From cbb29fa8429f6f81a865390a4dee8d21da462301 Mon Sep 17 00:00:00 2001
From: Michael Suchacz <203725896+ibetitsmike@users.noreply.github.com>
Date: Fri, 5 Dec 2025 07:34:30 +0000
Subject: [PATCH 1/3] =?UTF-8?q?=F0=9F=A4=96=20ci:=20add=20Windows=20build?=
 =?UTF-8?q?=20to=20PR/merge=20queue=20and=20EV=20code=20signing=20to=20rel?=
 =?UTF-8?q?eases?=
MIME-Version: 1.0
Content-Type: text/plain; charset=UTF-8
Content-Transfer-Encoding: 8bit

- Add Windows build job to build.yml (runs on PRs and merge queue)
- Add Windows EV code signing with GCP KMS and jsign (mirrors coder-desktop-windows pattern)

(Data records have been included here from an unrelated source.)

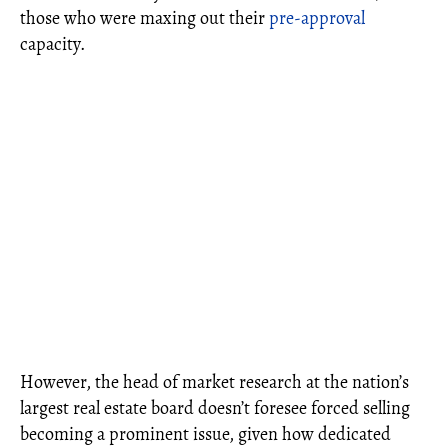
those who were maxing out their
pre-approval
capacity.
However, the head of market research at the nation’s
largest real estate board doesn’t foresee forced selling
becoming a prominent issue, given how dedicated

- Custom signing script at scripts/sign-windows.js for electron-builder
- Uses repository variables for non-sensitive config (EV_KEYSTORE, EV_KEY, EV_TSA_URL)
- Uses secrets for sensitive data (EV_SIGNING_CERT, GCP_WORKLOAD_ID_PROVIDER, GCP_SERVICE_ACCOUNT)

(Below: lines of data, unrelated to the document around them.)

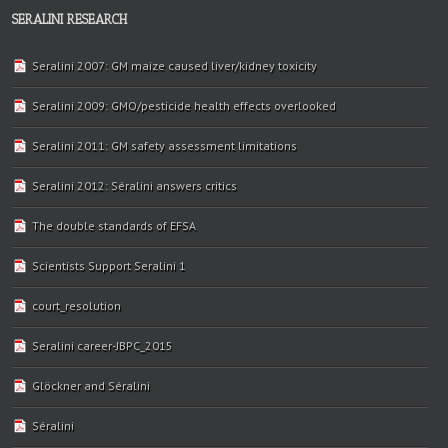
SERALINI RESEARCH
Seralini 2007: GM maize caused liver/kidney toxicity
Seralini 2009: GMO/pesticide health effects overlooked
Seralini 2011: GM safety assessment limitations
Seralini 2012: Séralini answers critics
The double standards of EFSA
Scientists Support Seralini 1
court_resolution
Seralini career-JBPC_2015
Glöckner and Séralini
Séralini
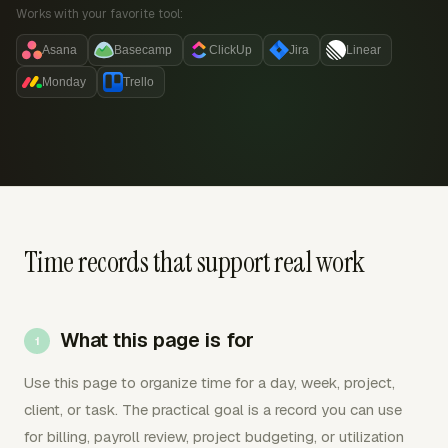
Works with your favorite tool:
Asana
Basecamp
ClickUp
Jira
Linear
Monday
Trello
Time records that support real work
What this page is for
Use this page to organize time for a day, week, project,
client, or task. The practical goal is a record you can use
for billing, payroll review, project budgeting, or utilization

- Gracefully skips signing if secrets not configured

_Generated with `mux`_
---
 .github/workflows/build.yml   | 36 ++++++++++++++++
 .github/workflows/release.yml | 44 ++++++++++++++++++++
 docs/system-prompt.md         |  1 -
 package.json                  |  6 ++-
 scripts/sign-windows.js       | 78 +++++++++++++++++++++++++++++++++++
 5 files changed, 163 insertions(+), 2 deletions(-)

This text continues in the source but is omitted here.